De primeiro, eu fazia e mexia, e pensar não pensava. Não possuía os prazos. Vivi puxando dificil, peixe vivo no moquem: quem mói no asp'ro, não fantasia. Mas, agora, feita a folga que me vem, e sem pequenos desassossegos, estou de range rede. E me inventei nestes gostos, de especular idéia. O diabo existe e não existe? Dou o dito. Abrenuncio. Essas melancolias. O senhor vê: existe cachoeira; é pois? Mas cachoeira é barranco de chão, e agua se caindo por ele, retombando; o senhor consome essa agua, ou desfaz o barranco, sobra cachoeira alguma? Viver é negócio muito perigoso.

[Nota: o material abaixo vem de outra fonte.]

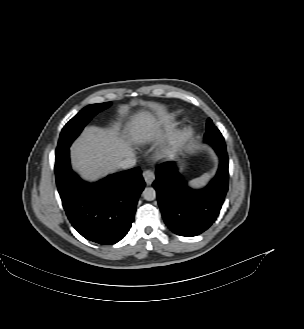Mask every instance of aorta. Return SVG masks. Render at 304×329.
<instances>
[{"mask_svg":"<svg viewBox=\"0 0 304 329\" xmlns=\"http://www.w3.org/2000/svg\"><path fill=\"white\" fill-rule=\"evenodd\" d=\"M142 196L147 201H152L156 198V191L152 187H147L143 190Z\"/></svg>","mask_w":304,"mask_h":329,"instance_id":"obj_1","label":"aorta"}]
</instances>
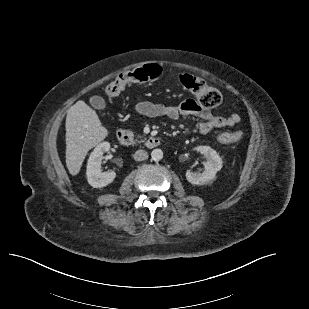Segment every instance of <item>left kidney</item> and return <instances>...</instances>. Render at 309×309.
I'll return each mask as SVG.
<instances>
[{
    "label": "left kidney",
    "mask_w": 309,
    "mask_h": 309,
    "mask_svg": "<svg viewBox=\"0 0 309 309\" xmlns=\"http://www.w3.org/2000/svg\"><path fill=\"white\" fill-rule=\"evenodd\" d=\"M195 149L205 156V169L202 173L187 171L186 178L191 184L201 186L215 178L216 173L221 170L223 162L218 153L209 146H198Z\"/></svg>",
    "instance_id": "left-kidney-1"
}]
</instances>
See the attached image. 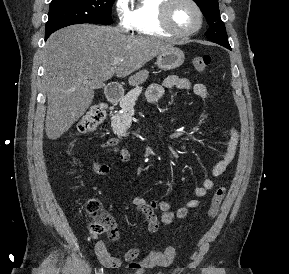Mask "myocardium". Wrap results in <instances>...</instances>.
<instances>
[{
    "label": "myocardium",
    "mask_w": 289,
    "mask_h": 274,
    "mask_svg": "<svg viewBox=\"0 0 289 274\" xmlns=\"http://www.w3.org/2000/svg\"><path fill=\"white\" fill-rule=\"evenodd\" d=\"M177 1L178 0H164L163 4L161 5V9H160V15H159L160 24L165 31H167L168 33H170L173 36L190 37V36L196 34L202 28L203 23H204L203 11L196 0H186L196 10L197 15H198V24L196 27H194L191 30H187V31L178 30L177 28L174 27V25L172 24V21H171V11H172L173 5Z\"/></svg>",
    "instance_id": "f54148a6"
}]
</instances>
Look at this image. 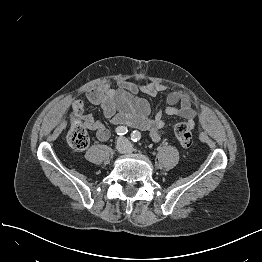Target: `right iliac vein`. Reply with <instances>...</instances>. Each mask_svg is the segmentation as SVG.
I'll use <instances>...</instances> for the list:
<instances>
[{
	"label": "right iliac vein",
	"instance_id": "right-iliac-vein-1",
	"mask_svg": "<svg viewBox=\"0 0 262 262\" xmlns=\"http://www.w3.org/2000/svg\"><path fill=\"white\" fill-rule=\"evenodd\" d=\"M125 143L126 141L124 139L119 140V142L116 145V149L118 152L124 153L126 151Z\"/></svg>",
	"mask_w": 262,
	"mask_h": 262
}]
</instances>
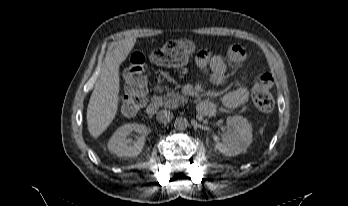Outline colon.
<instances>
[{
    "label": "colon",
    "instance_id": "1",
    "mask_svg": "<svg viewBox=\"0 0 348 206\" xmlns=\"http://www.w3.org/2000/svg\"><path fill=\"white\" fill-rule=\"evenodd\" d=\"M188 56L189 46L185 41L171 40L153 50L150 58L158 66L179 67L187 61ZM124 78L126 90L121 101V109L127 115H134L143 108L146 101L147 70L146 57L143 53L135 52L130 55ZM272 85L273 78L270 74L261 73L253 77L252 100L262 112H269L274 107Z\"/></svg>",
    "mask_w": 348,
    "mask_h": 206
}]
</instances>
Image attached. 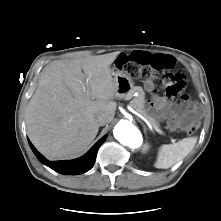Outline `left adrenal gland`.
I'll return each mask as SVG.
<instances>
[{
    "mask_svg": "<svg viewBox=\"0 0 221 221\" xmlns=\"http://www.w3.org/2000/svg\"><path fill=\"white\" fill-rule=\"evenodd\" d=\"M140 123L142 124L143 128H144V132H146L147 127L145 126V124L143 122L140 121Z\"/></svg>",
    "mask_w": 221,
    "mask_h": 221,
    "instance_id": "1",
    "label": "left adrenal gland"
}]
</instances>
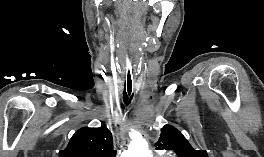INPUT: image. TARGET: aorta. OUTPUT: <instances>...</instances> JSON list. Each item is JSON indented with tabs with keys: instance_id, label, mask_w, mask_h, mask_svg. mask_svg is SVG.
I'll use <instances>...</instances> for the list:
<instances>
[{
	"instance_id": "aorta-1",
	"label": "aorta",
	"mask_w": 264,
	"mask_h": 157,
	"mask_svg": "<svg viewBox=\"0 0 264 157\" xmlns=\"http://www.w3.org/2000/svg\"><path fill=\"white\" fill-rule=\"evenodd\" d=\"M126 157H151L146 140L141 136L134 138L126 152Z\"/></svg>"
}]
</instances>
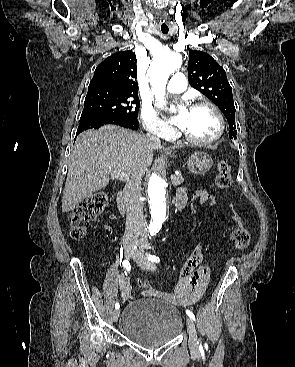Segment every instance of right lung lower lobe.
<instances>
[{"mask_svg":"<svg viewBox=\"0 0 295 367\" xmlns=\"http://www.w3.org/2000/svg\"><path fill=\"white\" fill-rule=\"evenodd\" d=\"M105 124L119 125L125 128L132 129V130H136L139 127V123L137 119H134V118L116 117V118L96 119V120L80 122L79 127L77 129L76 136L84 130L91 129V128L98 129L99 127Z\"/></svg>","mask_w":295,"mask_h":367,"instance_id":"obj_1","label":"right lung lower lobe"}]
</instances>
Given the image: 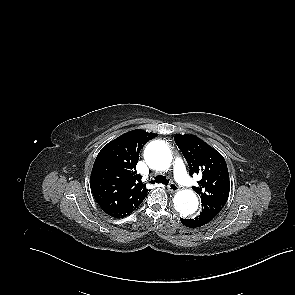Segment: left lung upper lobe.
Segmentation results:
<instances>
[{
    "mask_svg": "<svg viewBox=\"0 0 295 295\" xmlns=\"http://www.w3.org/2000/svg\"><path fill=\"white\" fill-rule=\"evenodd\" d=\"M175 142L189 165L190 176L194 173L202 176L198 187H193L201 197L202 211L220 212L230 191L229 173L223 156L195 135L177 134Z\"/></svg>",
    "mask_w": 295,
    "mask_h": 295,
    "instance_id": "1",
    "label": "left lung upper lobe"
}]
</instances>
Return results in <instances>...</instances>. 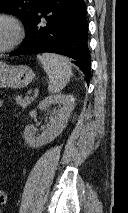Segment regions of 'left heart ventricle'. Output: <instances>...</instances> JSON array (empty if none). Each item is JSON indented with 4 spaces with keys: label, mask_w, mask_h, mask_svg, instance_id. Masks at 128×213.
<instances>
[{
    "label": "left heart ventricle",
    "mask_w": 128,
    "mask_h": 213,
    "mask_svg": "<svg viewBox=\"0 0 128 213\" xmlns=\"http://www.w3.org/2000/svg\"><path fill=\"white\" fill-rule=\"evenodd\" d=\"M14 31L9 22L0 19V48L8 45L13 39Z\"/></svg>",
    "instance_id": "1"
}]
</instances>
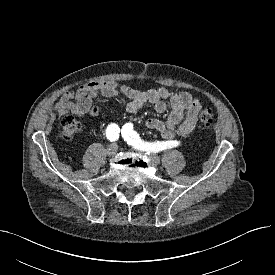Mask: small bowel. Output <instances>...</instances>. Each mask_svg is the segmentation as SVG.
I'll return each mask as SVG.
<instances>
[{
	"instance_id": "1",
	"label": "small bowel",
	"mask_w": 275,
	"mask_h": 275,
	"mask_svg": "<svg viewBox=\"0 0 275 275\" xmlns=\"http://www.w3.org/2000/svg\"><path fill=\"white\" fill-rule=\"evenodd\" d=\"M98 96L126 98V110L131 114L146 104L153 105L157 113H164L169 101L171 112L165 121L150 118L145 123L147 128L159 132L165 140L190 134L201 109L200 101L188 92H172L163 87L140 91L114 81L90 82L76 91H66L60 96L55 109L59 114L71 112L79 117H96L101 114V108L93 104Z\"/></svg>"
}]
</instances>
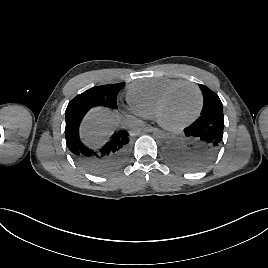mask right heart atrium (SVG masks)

Explico ao senhor: o diabo vige dentro do homem, os crespos do homem - ou é o homem arruinado, ou o homem dos avessos. Solto, por si, cidadão, é que não tem diabo nenhum. Nenhum! - é o que digo. O senhor aprova? Me declare tudo, franco - é alta mercê que me faz: pedir posso, encarecido. Este caso - por esturdio que me vejam - é de minha certa importancia. Tomara não fosse... Mas, não diga que o senhor, assisado e instruido, que acredita na pessoa dele?! Não? Lhe agradeço! Sua alta opinião compõe minha valia. Já sabia, esperava por ela - já o campo! Ah, a gente, na velhice, carece de ter sua aragem de descanso. Lhe agradeço. Tem diabo nenhum. Nem espirito. Nunca vi. Alguem devia de ver, então era eu mesmo, este vosso servidor. Fosse lhe contar... Bem, o diabo regula seu estado preto, nas criaturas, nas mulheres, nos homens. Até: nas crianças - eu digo. Pois não é ditado: "menino - trem do diabo"? E nos usos, nas plantas, nas aguas, nas terra, no vento... Estrumes... O DIABO NA RUA, NO MEIO DO REDEMUNHO...


"Grande Sertão: Veredas" - (Pags. 9 a 12) Edição José Olimpio - Rio, 1956.